-- RECORDS SUPPLIED follows --

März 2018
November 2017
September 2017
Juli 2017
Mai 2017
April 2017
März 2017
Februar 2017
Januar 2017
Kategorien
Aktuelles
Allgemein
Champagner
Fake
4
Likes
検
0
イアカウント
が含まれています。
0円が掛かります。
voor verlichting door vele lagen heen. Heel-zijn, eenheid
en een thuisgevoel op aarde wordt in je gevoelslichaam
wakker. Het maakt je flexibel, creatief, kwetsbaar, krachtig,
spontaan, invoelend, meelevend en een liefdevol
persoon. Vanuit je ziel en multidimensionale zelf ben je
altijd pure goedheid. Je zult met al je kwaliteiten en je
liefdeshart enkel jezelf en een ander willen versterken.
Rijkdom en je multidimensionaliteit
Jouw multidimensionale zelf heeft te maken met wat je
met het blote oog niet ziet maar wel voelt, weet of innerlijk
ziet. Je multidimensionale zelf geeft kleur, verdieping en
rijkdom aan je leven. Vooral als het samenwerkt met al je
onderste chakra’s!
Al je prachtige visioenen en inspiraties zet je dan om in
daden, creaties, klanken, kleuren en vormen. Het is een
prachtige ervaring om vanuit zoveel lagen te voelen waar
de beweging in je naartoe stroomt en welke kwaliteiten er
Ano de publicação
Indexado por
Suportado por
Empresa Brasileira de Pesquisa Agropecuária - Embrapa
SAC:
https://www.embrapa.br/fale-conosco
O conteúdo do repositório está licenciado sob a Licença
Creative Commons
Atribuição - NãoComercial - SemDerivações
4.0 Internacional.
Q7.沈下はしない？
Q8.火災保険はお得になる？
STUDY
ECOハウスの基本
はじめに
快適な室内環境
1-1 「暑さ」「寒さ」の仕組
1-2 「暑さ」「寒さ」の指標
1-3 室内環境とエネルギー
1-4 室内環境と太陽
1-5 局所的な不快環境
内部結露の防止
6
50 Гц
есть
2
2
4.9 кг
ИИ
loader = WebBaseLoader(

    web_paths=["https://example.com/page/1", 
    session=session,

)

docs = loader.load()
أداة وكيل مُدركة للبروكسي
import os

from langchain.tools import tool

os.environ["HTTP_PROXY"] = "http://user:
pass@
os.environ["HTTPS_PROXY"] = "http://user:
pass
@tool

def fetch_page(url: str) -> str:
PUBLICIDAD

-- RECORDS SUPPLIED concluded --
-- RECORDS SUPPLIED follows --

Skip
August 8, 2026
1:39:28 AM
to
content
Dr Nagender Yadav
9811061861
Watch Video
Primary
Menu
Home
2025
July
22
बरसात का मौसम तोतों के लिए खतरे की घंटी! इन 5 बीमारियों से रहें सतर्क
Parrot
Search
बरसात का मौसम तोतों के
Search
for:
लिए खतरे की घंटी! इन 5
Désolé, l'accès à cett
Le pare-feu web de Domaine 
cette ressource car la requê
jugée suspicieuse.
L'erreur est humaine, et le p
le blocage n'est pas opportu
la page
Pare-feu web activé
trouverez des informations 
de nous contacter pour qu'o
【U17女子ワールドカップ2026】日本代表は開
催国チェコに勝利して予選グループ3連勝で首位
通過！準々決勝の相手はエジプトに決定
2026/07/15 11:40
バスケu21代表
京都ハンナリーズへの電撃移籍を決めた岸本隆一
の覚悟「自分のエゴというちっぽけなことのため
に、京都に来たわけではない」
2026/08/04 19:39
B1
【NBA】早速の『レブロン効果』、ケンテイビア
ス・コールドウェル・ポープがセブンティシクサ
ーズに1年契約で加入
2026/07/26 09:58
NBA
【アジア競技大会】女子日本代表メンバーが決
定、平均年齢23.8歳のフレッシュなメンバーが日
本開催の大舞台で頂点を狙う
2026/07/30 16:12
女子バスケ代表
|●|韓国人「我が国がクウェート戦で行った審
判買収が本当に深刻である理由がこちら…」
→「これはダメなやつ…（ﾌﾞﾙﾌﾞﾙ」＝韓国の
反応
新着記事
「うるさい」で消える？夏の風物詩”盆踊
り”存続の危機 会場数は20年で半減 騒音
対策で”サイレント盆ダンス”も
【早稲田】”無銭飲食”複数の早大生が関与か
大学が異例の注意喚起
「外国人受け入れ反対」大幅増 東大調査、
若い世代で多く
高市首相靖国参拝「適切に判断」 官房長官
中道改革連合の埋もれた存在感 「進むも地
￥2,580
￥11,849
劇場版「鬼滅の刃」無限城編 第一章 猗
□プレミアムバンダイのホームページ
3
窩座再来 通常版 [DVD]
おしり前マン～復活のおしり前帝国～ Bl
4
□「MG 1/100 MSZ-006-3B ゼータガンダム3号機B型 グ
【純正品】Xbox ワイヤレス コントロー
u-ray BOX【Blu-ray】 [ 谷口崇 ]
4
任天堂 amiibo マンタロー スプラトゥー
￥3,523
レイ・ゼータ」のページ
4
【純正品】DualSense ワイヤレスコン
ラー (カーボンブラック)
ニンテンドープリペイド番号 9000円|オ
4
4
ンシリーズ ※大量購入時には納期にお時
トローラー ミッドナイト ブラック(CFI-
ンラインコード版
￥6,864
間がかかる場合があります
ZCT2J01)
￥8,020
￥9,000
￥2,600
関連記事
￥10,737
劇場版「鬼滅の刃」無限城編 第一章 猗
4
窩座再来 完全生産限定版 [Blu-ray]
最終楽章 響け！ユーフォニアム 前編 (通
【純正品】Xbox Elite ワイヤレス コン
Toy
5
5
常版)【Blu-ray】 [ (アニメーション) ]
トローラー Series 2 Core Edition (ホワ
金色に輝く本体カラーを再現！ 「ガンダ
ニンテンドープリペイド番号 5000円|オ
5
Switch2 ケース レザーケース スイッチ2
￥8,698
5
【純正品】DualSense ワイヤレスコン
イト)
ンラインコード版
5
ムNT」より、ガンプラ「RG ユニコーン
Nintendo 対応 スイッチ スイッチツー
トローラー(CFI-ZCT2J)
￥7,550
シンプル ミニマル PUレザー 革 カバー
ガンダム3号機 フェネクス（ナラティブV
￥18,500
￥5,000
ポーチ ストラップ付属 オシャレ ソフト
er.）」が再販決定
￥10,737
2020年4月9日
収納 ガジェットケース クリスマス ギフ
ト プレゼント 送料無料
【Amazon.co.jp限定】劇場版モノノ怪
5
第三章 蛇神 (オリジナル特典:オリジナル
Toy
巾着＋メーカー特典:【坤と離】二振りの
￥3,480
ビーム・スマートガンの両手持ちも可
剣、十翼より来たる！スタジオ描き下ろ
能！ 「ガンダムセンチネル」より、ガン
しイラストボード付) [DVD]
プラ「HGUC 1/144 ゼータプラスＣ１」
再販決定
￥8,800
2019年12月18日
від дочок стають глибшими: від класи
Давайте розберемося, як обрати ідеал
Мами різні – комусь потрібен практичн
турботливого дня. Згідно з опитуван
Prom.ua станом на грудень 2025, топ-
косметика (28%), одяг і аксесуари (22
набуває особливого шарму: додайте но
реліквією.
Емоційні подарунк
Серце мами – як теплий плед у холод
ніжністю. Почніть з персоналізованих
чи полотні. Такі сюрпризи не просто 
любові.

-- RECORDS SUPPLIED concluded --

For every line above that includes the word "user", return the line.

**RESULT BELOW**:
os.environ["HTTP_PROXY"] = "http://user:
os.environ["HTTPS_PROXY"] = "http://user:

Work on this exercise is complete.